Si on se fie aux preneurs aux livres de Las Vegas, il est favori à 4 contre 1 pour remporter la victoire. Il est suivi par le jeune Rory McIlroy (5 contre 1) et Phil Mickelson (8 contre 1). Son dernier triomphe ici remonte à 2005. Il avait alors battu le coriace Chris DiMarco en prolongation.

«Ce sera la 18e fois que je participe au tournoi des Maîtres, a dit Woods. Cela signifie que j’ai passé la moitié de ma vie à Augusta. Je me sens chez moi sur ce parcours et je sais ce qu’il faut faire pour gagner. J’ai travaillé fort pour retrouver la forme et je suis prêt à faire feu.

«J’aime beaucoup le veston vert et c’est pour cette raison que je suis ici, a-t-il ajouté. En l’emportant, je rejoindrais Jack Nicklaus pour le nombre de victoires (73) en carrière, mais c’est secondaire. Ce qui importe à mes yeux, c’est de gagner le Masters».

Tiger est d’avis que la connaissance du parcours est particulièrement importante à Augusta. «C’est pour cette raison que les vétérans sont capables de se maintenir parmi les meneurs, dit-il. En 1995, j’ai eu la chance de jouer une ronde de pratique avec Jack Nicklaus et Arnold Palmer et j’ai passé la journée à les interroger. Qu’est-ce qu’on fait sur ce trou? Comment attaquer tel ou tel fanion? Ils m’ont peut-être trouvé fatigant, mais ils ont répondu à toutes mes questions. Quand je peux aider un jeune joueur, j’en fais autant. Il ne faut pas en faire un secret, bien au contraire. Il faut plutôt que ces connaissances soient transmises de génération en génération. C’est la beauté du Masters».

«Comment faire pour gagner ce tournoi? C’est très simple, il suffit de toujours frapper la balle près du fanion! Sérieusement, il faut éviter les «trois putts» et être capable de caler les roulés de 10 pieds pour sauver la normale. Ces verts sont si rapides et tellement ondulés.

DE BONS MOTS POUR RORY

Comme il fallait s’y attendre, Woods a eu quelques bons mots pour le jeune Rory McIlroy, le joueur le plus susceptible de lui succéder au firmament du golf.

«J’ai été impressionné par sa victoire dans l’Open des Etats-Unis l’été passé, a-t-il dit. Il a connu une mauvaise fin de tournoi à Augusta, mais il est revenu plus fort. Je ne le connaissais pas avant le tournoi d’Abu Dhabi.
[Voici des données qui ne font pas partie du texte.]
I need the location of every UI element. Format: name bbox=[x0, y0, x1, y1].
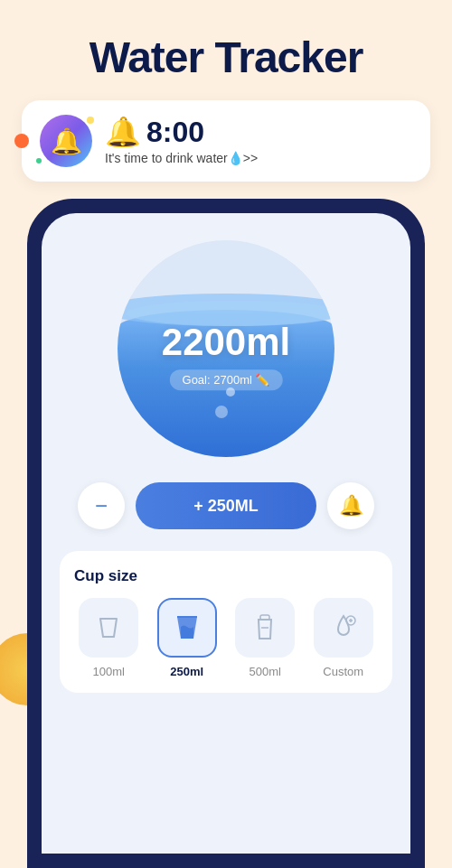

Nous avons joué deux ou trois fois ensemble et nous avons discuté un peu.

«Il me rappelle mes débuts sur le grand circuit. Il frappe la balle le plus loin possible et il est un solide bagarreur. Je pense qu’il a tous les atouts pour devenir un grand champion et le rester longtemps. Chaque fois qu’il participe à un tournoi, il termine parmi les 10 meilleurs. Ça ne ment pas».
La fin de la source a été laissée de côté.